02/26/18 -4:00 PM to 5:00 PM
Special Seminar: Professor Shelley A. Claridge
"Standing, Lying, and Sitting: Noncovalent Ligand Layers on 2D Materials as a Foundation for 3D Interface Design from sub-10-nm to mm Scales"
Designing interfaces to control material structure down to sub-10-nm scales is a challenge central to applications including next-generation electronics, energy conversion, and human health. Creating interfaces that organize two very different chemistries on this scale is a significant challenge, in part due to physical properties such as line tension and disjoining pressure that increase in importance at very short length scales. However, biology routinely addresses a related challenge in the lipid bilayer, using precise nanometer-scale hydrophilic/hydrophobic orthogonality to spatially organize and gate processes including ion transport, adhesion, and recognition, through self-assembly of polyfunctional phospholipid building blocks. Conventional standing phases of phospholipids such as those in cell membranes do not directly meet the requirement to display orthogonal surface chemistry at few-nm scales for synthetic materials. However, polymerizable amphiphiles can be self-assembled into lying down or ‘sitting’ phases on 2D materials such as graphite and graphene, exposing both polar heads and nonpolar tails to the environment. In this conformation, the headgroups represent ~1-nm-wide functional patterns separated by ~5-nm stripes of lying-down alkyl chains. The monolayer is noncovalently adsorbed to the substrate, enabling useful dynamics that are very different from the behavior of tightly packed standing phase monolayers. We examine physical consequences of this bioinspired chemical orthogonality for a variety of applications, using 1-nm-wide rows of headgroups to template synthesis of metallic nanowires, crystallization of aromatic small molecules, and anisotropic interfacial wetting near the molecular scale. Additionally, we develop strategies for controlling and characterizing noncovalent monolayer structure across length scales from <10 nm up to macroscopic scales.

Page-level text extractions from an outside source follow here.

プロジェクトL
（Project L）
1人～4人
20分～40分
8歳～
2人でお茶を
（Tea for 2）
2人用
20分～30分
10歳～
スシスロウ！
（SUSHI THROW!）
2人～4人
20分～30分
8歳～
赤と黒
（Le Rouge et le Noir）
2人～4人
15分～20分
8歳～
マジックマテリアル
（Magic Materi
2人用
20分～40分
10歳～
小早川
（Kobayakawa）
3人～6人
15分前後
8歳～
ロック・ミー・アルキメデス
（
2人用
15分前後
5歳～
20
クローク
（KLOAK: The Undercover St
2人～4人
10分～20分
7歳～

A central theme in Professor Claridge's research group is the development of new self-assembly and integrated imaging strategies that advance the limits of interfacial ordering complexity and structural analysis, mirroring the structural diversity and functional precision achieved in biology. These include:
- reenvisioning design principles of the cell membrane as strategies for developing precise control over synthetic material interfaces, addressing emerging needs in areas ranging from nanoscale optoelectronics to human health;
- development of custom nanoscale surface analytical instrumentation to enable molecular-scale chemical imaging and characterization of dynamic self-assembly processes at hydrophilic-hydrophobic interfaces relevant to nanoscopic materials and biology;
- synthesis of novel polymerizable amphiphiles and other molecules (e.g. peptides) useful for noncovalent functionalization of layered materials;
- unconventional applications of bioanalytical techniques to address problems including characterization of nanoscale anisotropic wetting phenomena similar to those occurring in biological water and ion transport (e.g. through aquaporins); and
- integrating molecular modeling and advanced interfacial characterization to develop detailed predictive understanding of noncovalently assembled interfaces with technologically important layered materials such as graphene.
Professor Claridge earned her Bachelor of Science degree in mathematics, biochemistry, and genetics from Texas A&M University, and her doctorate in chemistry from the University of California, Berkeley. She was a National Institutes of Health post-doctoral fellow and Merkin Family Foundation post-doctoral Fellow at Penn State and University of California, Los Angeles.